May 9th, 2010 § Leave a Comment
Frog and I saw Death of a Salesman at the West Yorkshire Playhouse last Friday – last time I went to the theatre was to see Othello back in 2009 so it was a bit of a treat!
Reading up on the play, I’m pretty astonished to find out it’s been around for over 60 years – I knew it was old but to have been on stage for that long is quite an achievement. I can see why – one of the first scenes involves the eldest (and prodigal) son Biff, talking about how he’d rather be working on a ranch somewhere than wasting his life in a City job, always hoping for something better. He talks about being a cog in the machine, and not even knowing you are, and he makes it sound like a waste of a life. He says if you know yourself, and stay true to yourself, you’re happier…even if it means turning your back on what people ‘expect’ you to do.

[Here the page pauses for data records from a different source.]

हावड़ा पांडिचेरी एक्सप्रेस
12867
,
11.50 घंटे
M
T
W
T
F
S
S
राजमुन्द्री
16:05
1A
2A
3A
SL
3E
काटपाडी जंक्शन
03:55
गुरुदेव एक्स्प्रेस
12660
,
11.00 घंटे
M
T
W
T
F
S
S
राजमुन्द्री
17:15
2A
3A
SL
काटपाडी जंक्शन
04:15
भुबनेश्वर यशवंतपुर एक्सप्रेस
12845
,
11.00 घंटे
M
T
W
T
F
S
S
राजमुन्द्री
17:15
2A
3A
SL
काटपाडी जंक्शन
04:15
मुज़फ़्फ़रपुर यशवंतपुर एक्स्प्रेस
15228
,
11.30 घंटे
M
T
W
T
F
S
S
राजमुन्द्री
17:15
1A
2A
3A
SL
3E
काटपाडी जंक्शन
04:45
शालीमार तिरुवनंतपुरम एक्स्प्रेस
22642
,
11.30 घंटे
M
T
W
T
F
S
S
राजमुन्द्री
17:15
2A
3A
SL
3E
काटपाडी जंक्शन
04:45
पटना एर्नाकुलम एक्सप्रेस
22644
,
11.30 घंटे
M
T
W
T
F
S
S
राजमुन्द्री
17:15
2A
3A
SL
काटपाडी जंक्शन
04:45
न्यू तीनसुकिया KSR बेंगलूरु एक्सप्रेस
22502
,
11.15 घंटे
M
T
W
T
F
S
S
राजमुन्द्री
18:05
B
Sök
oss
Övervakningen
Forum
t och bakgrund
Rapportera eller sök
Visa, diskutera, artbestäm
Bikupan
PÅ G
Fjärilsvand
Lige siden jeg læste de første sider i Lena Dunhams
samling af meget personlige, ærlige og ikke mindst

It’s really evocative of the despair some people feel once they’re trapped in the system, and it still resonates even today.
The acting was probably the best I’ve seen at the theatre, with a strong central cast. There are some quite physical scenes, and a lot of the scenes segue seamlessly into each other taking us back and forwards in time. Three hours went by really quickly, whereas before I’ve found plays to drag on a bit.
I totally recommend seeing Death of a Salesman- it’s on at the Playhouse till the 29th May.
March 19th, 2009 § 2 Comments
Disgraceful Rider took Frog and I to see Othello last week at the Playhouse – she’s pretty into theatre and my brother volunteers at the Carriageworks in town, but I’m sad to say I don’t tend to go. I’m not sure if it’s money- tickets are usually well over £20 which is a lot – or if I just don’t know enough about theatre to make an informed choice. You know what you’re getting with Shakespeare though – tragic characters, bawdy jokes and language you barely understand.
Also, Lenny Henry was playing the eponymous role.
The house was full which was great – everyone sort of hushed when Lenny walked on stage. He’s huge in person, about twice the size of anyone else on stage and that allowed him to command the space without doing a lot. The other actors would gesticulate to emphasise the action (useful when you understand half of what they say) but one thing I noticed was that Lenny stood still. His voice and his stage presence actually did what the other actors had to make an effort to do – convey meaning and emotion to a modern audience through outdated and difficult language.
Iago, played by Conrad Nelson, was particularly good, as was Emilia played by Maeve Larkin. Both had a way of speaking that held your attention and a three hour play didn’t seem that long at all. Iago was thoroughly unlikeable, plotting and scheming to bring about Othello’s downfall whilst his young wife Desdemona innocently played the catalyst to her own murder and Othello’s fate. At least, that’s what I thought until I read the programme. It turns out that Desdemona only looked innocent – she’d deceived her father to marry Othello, flirted with his lieutenant and carelessly lost a gift from her husband that he thought meant everything to her. Iago only told Othello the truth.
I wondered when I was watching the play – Othello is a ‘Moor’ – did Shakespeare mean an Arab or an African (i.e. a black guy)? Europe was pretty racist back in the day (to put it mildly) but was this the case in Shakespeare’s time? When did the notion that white people were superior really take off?
Was Shakespeare more accepting of facts – that black people could, and did, have high status – at the expense of common sensibilities? After all, as a playwright he got to push boundaries – why not write a black role into a play, in a society where actors had to be white?